The part that drives relentlessly and still doesn’t feel like enough. The one that says yes when every cell means no. The one that overthinks everything, or shuts down entirely, or keeps the peace at considerable personal cost.

These aren’t character flaws. They’re adaptive protective patterns (APPs)— strategies your inner system developed in response to real experiences, real needs, and real moments where something essential was missing.

In the Inner Crews framework, these patterns cluster into nine distinct constellations, each organized around a core wound that caused a belief about life, yourself, and the world, along with two protective strategies. Most people aren’t just one crew. You’re usually a coalition — different parts more active in different contexts, under different kinds of pressure.

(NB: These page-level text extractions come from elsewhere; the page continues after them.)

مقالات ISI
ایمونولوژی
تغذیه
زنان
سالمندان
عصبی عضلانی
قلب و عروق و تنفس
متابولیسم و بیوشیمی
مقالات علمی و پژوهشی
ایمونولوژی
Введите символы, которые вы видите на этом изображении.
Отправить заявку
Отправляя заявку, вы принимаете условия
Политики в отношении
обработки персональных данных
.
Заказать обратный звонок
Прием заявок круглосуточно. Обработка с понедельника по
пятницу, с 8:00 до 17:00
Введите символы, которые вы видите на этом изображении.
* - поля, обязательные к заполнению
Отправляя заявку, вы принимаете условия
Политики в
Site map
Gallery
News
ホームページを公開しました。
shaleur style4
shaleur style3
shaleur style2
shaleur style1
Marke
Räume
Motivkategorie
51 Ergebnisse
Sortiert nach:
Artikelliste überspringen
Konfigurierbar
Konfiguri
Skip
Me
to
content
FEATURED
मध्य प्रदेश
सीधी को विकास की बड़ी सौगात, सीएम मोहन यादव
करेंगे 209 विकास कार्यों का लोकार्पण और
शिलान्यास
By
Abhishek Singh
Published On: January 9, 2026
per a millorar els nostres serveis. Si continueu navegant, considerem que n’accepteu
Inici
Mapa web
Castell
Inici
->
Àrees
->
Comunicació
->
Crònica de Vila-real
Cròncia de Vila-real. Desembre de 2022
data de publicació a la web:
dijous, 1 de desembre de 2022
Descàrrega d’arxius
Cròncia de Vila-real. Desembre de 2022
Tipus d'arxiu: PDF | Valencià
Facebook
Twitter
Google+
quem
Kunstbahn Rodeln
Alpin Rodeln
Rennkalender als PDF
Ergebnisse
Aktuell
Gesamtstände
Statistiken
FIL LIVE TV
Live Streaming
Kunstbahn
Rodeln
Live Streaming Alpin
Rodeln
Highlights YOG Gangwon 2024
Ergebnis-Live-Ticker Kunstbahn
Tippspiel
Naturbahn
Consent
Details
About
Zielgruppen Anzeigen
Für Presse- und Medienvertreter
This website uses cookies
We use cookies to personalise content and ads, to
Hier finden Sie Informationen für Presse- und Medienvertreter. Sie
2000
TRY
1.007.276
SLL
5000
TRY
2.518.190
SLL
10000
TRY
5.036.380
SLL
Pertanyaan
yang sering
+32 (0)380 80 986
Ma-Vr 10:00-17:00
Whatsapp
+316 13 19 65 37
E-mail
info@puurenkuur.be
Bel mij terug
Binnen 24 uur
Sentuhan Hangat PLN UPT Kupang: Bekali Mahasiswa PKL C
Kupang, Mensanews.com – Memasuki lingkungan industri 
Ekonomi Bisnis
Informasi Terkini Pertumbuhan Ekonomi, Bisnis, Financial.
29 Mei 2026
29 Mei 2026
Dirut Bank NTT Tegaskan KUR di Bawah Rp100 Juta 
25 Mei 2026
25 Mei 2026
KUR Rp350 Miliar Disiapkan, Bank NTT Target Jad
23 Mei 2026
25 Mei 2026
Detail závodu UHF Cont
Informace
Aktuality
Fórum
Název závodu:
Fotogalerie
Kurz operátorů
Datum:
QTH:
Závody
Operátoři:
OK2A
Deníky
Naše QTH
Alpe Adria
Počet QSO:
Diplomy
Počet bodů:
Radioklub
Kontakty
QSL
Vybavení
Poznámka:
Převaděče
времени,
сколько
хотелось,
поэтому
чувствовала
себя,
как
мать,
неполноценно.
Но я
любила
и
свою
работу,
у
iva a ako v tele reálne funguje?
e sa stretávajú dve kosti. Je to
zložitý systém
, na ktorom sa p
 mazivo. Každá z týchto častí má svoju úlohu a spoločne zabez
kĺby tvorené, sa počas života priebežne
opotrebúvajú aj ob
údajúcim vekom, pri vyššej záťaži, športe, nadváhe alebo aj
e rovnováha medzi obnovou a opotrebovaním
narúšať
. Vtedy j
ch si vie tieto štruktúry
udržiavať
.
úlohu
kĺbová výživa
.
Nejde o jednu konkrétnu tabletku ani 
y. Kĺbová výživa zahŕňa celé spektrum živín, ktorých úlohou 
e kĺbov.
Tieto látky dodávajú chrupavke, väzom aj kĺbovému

This guide introduces all nine.

For each Crew, you’ll find the beliefs at the center, how the two protective patterns show up, and what the path toward greater Self Leadership looks like. Not as a diagnosis but as a possibility. 

What you’ll get:

The Getting to Know Your Inner Crews Guide is a complete introduction to the Inner Crews framework — the same one behind the Who’s On Your Crew? Self Leadership Assessment and the book How to Talk Amongst Your Selves.

It’s for you if:

  • You recognize patterns in yourself you haven’t been able to name
  • You’ve ever wondered why insight alone doesn’t seem to change things
  • You want a grounded, compassionate framework for understanding your inner world
  • You’re curious about Self Leadership but don’t know where to start

It’s free. Enter your name and email below and I’ll send it to you directly.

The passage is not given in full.